Definição estendida
Gradient boosting é uma técnica de conjunto (ensemble) que constrói um modelo forte somando muitos modelos fracos, em geral árvores de decisão rasas, treinados em sequência. A ideia, formalizada por Friedman (2001), é tratar o aprendizado como uma descida de gradiente no espaço de funções: cada nova árvore é ajustada para corrigir os erros do conjunto acumulado até ali, aproximando o gradiente negativo da função de perda. O modelo final é uma soma ponderada dessas árvores, e uma taxa de aprendizado pequena controla quanto cada uma contribui. Diferente do random forest, que treina árvores em paralelo e as combina por média, o boosting é estritamente sequencial: cada árvore depende das anteriores. Natekin e Knoll (2013) descrevem a flexibilidade do método, que se adapta a diferentes funções de perda e, portanto, a regressão, classificação e ranqueamento. As implementações escaláveis, sobretudo o XGBoost de Chen e Guestrin (2016) e o LightGBM, tornaram o gradient boosting o padrão de fato em dados tabulares.
Quando se aplica
O gradient boosting se aplica como primeira escolha em dados tabulares estruturados, onde costuma superar redes neurais e modelos lineares. Aplica-se bem a misturas de variáveis numéricas e categóricas, captura interações e não linearidades sem engenharia manual extensa e lida com relações complexas entre preditores e alvo. É forte em competições e em problemas aplicados de predição de risco, classificação de clientes, detecção de fraude e previsão de demanda. Aplica-se quando se quer desempenho preditivo elevado e há tempo para ajustar hiperparâmetros. As implementações modernas oferecem tratamento nativo de valores ausentes, regularização e paralelização eficiente, o que viabiliza o uso em conjuntos grandes. Quando combinado com SHAP, oferece também interpretabilidade ao nível da contribuição de cada variável.
Quando NÃO se aplica
O gradient boosting não se aplica sem cuidado com overfitting: por ser sequencial e ávido, ajusta-se ao ruído se o número de árvores, a profundidade e a taxa de aprendizado não forem regularizados e validados.
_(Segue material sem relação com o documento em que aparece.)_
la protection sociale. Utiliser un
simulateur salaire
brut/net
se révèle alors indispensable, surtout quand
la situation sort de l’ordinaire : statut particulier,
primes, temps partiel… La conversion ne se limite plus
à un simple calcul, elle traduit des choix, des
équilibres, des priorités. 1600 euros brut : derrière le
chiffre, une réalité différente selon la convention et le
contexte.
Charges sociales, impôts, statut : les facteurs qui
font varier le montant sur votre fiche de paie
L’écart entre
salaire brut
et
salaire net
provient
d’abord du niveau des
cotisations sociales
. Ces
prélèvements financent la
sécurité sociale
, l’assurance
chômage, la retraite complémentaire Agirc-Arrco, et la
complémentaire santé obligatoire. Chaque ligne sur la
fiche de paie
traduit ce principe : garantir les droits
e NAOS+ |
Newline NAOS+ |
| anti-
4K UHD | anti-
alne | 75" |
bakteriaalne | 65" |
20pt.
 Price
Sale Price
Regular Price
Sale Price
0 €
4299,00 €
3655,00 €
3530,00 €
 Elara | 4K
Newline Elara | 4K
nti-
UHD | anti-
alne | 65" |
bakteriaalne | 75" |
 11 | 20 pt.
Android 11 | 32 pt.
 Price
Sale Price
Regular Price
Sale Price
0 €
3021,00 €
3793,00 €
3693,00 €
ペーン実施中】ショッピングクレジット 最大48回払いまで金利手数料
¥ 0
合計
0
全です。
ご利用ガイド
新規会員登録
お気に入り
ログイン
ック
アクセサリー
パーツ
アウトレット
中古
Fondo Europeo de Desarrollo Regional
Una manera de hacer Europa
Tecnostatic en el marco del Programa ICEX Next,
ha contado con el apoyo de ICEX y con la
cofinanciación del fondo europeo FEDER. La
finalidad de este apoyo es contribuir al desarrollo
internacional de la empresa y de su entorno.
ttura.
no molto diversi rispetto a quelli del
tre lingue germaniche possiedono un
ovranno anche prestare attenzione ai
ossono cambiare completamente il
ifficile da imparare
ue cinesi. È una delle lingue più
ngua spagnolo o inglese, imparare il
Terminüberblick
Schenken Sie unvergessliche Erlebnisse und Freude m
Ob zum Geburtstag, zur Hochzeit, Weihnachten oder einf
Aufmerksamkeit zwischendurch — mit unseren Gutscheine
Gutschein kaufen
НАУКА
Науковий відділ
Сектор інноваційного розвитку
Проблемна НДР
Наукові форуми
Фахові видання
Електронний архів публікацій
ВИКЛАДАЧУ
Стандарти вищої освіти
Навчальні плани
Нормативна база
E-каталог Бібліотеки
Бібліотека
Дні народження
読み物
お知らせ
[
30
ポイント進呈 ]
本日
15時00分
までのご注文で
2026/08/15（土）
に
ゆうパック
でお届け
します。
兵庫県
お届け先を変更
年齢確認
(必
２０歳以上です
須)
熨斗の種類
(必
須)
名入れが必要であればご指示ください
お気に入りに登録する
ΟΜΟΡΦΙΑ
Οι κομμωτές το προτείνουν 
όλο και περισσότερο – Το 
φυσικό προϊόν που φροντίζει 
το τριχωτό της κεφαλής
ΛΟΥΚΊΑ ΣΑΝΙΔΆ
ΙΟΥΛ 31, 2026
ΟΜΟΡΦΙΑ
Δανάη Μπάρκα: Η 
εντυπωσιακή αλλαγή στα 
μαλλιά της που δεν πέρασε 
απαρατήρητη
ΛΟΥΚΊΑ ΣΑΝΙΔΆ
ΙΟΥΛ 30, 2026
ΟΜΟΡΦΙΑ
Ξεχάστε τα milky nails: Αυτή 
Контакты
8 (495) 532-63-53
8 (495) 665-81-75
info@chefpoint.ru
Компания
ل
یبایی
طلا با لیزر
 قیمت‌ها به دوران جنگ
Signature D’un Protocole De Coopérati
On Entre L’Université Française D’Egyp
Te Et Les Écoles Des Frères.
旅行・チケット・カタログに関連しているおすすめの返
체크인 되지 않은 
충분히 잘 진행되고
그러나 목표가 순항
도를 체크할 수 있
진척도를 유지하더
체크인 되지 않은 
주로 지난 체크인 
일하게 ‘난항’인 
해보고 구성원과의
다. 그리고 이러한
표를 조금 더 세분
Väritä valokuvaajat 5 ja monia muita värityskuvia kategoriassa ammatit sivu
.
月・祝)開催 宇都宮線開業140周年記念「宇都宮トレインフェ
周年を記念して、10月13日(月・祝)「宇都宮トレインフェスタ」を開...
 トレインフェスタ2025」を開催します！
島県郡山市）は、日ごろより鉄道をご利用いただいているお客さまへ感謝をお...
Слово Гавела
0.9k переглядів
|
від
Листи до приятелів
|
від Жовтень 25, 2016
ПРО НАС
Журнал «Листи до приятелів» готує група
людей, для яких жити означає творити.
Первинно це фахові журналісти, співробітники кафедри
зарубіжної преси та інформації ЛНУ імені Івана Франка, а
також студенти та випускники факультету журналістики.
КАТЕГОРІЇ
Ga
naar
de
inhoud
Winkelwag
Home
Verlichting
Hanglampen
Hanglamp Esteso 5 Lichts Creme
Não se aplica bem a dados de altíssima dimensão e esparsos, como texto bruto ou imagem, onde modelos especializados dominam. Não é a melhor opção quando a interpretabilidade simples e direta é mandatória: o conjunto de centenas de árvores não é legível como uma regressão. Não se aplica quando o orçamento de ajuste é mínimo; o método é sensível a hiperparâmetros, e um modelo mal ajustado perde para alternativas mais robustas como o random forest. E não se aplica a extrapolação além do intervalo de treino: árvores não projetam tendências para fora do domínio observado.
Aplicações por área
- Risco e finanças: modelos de inadimplência, escoragem de crédito e detecção de fraude sobre dados tabulares.
- Saúde e epidemiologia: predição de desfecho clínico a partir de variáveis estruturadas, com interpretação por contribuição de variável.
- Marketing e operações: previsão de churn, demanda e propensão, onde o desempenho preditivo é o critério central.
- Ciências sociais aplicadas: modelagem preditiva em dados de survey e administrativos, como complemento à inferência clássica.
Armadilhas comuns
A primeira armadilha é deixar o modelo crescer sem regularização: muitas árvores profundas com taxa de aprendizado alta levam ao sobreajuste silencioso. A segunda é não separar validação de teste de forma honesta; o ajuste intensivo de hiperparâmetros vaza informação se a avaliação não for cuidadosa. A terceira é confundir importância de variável bruta com causalidade: a importância de um preditor no boosting é associação, não efeito causal. A quarta é aplicar o método a texto ou imagem crus, onde ele perde para arquiteturas próprias. A quinta é esquecer que árvores não extrapolam: usar um modelo de boosting para prever fora do intervalo de treino produz estimativas planas e enganosas.